Quelle est l'attractivité de la bourse ? Nous avons observé en 2017 un petit frémissement du nombre des introductions en bourse. La dynamique semble se confirmer en 2018 mais le mouvement n'est pas massif. Les entreprises de taille moyenne qui veulent renforcer leurs fonds propres pour se développer ont le choix entre le recours à des fonds de private equity c'est-à-dire du capital-investissement ou l'introduction en bourse. On a besoin des deux. À terme le private equity aboutira à une entrée en bourse lorsque l'investisseur voudra se désengager. À court terme, l'entreprise doit pouvoir choisir la solution la plus avantageuse.

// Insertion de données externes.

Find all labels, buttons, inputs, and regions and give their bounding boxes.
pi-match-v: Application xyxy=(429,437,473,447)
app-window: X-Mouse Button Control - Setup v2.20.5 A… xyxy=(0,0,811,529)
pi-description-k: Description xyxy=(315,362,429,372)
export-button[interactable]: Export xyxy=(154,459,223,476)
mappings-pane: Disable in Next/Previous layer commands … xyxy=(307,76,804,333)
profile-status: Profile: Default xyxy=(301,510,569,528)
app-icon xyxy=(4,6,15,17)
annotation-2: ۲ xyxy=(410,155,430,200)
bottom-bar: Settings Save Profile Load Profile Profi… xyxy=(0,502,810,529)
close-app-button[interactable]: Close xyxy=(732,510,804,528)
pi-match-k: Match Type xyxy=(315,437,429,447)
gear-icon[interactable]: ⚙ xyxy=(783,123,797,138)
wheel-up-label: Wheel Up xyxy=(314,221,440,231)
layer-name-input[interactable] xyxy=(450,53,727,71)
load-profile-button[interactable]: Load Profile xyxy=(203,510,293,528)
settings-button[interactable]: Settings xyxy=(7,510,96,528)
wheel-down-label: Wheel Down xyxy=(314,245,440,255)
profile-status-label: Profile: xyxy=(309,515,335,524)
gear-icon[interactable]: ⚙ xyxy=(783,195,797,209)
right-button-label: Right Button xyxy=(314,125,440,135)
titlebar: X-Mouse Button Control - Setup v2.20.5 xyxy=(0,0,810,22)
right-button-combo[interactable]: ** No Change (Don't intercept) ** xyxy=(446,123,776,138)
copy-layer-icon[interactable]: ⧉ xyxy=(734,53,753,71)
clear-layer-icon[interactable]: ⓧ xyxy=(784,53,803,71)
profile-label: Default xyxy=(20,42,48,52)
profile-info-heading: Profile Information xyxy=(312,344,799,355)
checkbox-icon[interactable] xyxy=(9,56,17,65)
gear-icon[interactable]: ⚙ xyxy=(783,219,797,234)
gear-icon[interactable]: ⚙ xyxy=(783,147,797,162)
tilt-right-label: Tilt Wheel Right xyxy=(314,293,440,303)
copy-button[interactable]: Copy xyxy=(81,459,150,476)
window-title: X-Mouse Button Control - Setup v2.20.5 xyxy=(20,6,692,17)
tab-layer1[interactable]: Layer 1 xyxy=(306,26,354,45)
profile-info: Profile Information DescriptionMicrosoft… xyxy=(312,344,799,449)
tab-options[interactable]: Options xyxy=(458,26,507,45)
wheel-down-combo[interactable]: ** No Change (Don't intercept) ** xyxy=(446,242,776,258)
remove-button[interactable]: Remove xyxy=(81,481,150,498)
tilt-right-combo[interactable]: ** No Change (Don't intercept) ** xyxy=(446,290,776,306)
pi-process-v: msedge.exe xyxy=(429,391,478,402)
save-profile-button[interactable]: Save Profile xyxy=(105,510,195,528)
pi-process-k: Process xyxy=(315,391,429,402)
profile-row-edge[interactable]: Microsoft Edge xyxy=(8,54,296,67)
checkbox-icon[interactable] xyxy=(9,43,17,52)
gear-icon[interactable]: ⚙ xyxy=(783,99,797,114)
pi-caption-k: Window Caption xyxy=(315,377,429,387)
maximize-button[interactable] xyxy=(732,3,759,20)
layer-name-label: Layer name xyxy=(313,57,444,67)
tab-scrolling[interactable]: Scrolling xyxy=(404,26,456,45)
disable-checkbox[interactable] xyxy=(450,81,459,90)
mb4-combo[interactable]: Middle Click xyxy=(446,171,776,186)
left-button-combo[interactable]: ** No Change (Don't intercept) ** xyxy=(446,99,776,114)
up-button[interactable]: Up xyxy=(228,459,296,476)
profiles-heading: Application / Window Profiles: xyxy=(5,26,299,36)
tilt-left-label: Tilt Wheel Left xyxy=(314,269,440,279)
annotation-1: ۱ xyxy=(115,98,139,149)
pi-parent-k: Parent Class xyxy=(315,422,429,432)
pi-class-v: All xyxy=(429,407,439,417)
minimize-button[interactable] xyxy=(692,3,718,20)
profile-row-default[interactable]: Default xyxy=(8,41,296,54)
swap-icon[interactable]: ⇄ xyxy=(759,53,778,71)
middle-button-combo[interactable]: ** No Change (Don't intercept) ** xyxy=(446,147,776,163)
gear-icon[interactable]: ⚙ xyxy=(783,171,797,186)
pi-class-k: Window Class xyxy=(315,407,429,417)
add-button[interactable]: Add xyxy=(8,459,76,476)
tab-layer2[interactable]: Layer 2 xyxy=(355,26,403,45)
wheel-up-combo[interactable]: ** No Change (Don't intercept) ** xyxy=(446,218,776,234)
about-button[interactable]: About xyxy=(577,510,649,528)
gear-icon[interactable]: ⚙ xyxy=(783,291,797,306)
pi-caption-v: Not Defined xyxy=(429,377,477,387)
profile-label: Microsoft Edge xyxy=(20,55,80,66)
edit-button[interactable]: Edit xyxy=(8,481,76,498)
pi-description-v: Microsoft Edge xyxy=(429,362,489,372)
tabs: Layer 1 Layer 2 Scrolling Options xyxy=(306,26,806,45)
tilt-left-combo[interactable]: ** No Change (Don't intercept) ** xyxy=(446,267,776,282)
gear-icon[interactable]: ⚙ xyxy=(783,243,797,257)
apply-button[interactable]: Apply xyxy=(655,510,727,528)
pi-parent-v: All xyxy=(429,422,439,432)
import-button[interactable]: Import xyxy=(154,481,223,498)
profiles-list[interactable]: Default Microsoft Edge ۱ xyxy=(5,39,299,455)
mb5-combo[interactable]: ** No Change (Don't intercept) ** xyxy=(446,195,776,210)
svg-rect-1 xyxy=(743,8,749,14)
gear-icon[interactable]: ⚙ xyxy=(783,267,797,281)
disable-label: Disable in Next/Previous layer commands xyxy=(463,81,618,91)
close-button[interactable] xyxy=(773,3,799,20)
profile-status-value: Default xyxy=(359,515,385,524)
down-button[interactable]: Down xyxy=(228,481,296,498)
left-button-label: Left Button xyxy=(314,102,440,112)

Monsieur Laménie, nous utilisons toutes les possibilités offertes par l'intelligence artificielle pour analyser les informations à notre disposition, ainsi que les moyens de communication modernes pour informer et sensibiliser le plus de personnes aux risques. Nous menons ainsi des campagnes par Internet. Nous avons noué avec la Banque de France un partenariat. En lien avec ses équipes locales, nous pouvons ainsi contrôler régulièrement les conseillers en investissement financier.